--- START ---

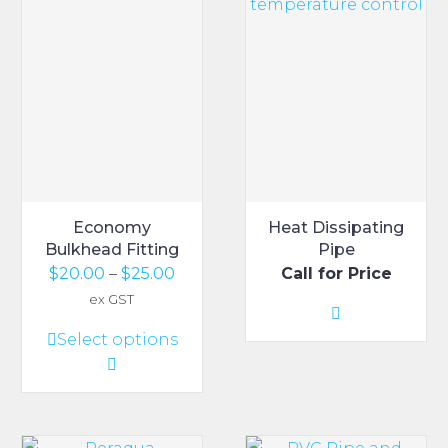
Economy
Heat Dissipating
Bulkhead Fitting
Pipe
Price
$
20.00
–
$
25.00
Call for Price
range:
ex GST
$20.00
This
Select options
through
product
$25.00
has
multiple
variants.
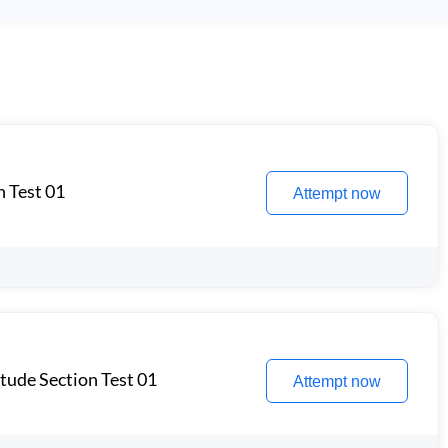
n Test 01
Attempt now
itude Section Test 01
Attempt now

--- END ---

- [Problem description]
Retype the data word for word, please, and keep the images out.

- [Solution to this task]
Economy
Heat Dissipating
Bulkhead Fitting
Pipe
Price
$
20.00
–
$
25.00
Call for Price
range:
ex GST
$20.00
This
Select options
through
product
$25.00
has
multiple
variants.
n Test 01
Attempt now
itude Section Test 01
Attempt now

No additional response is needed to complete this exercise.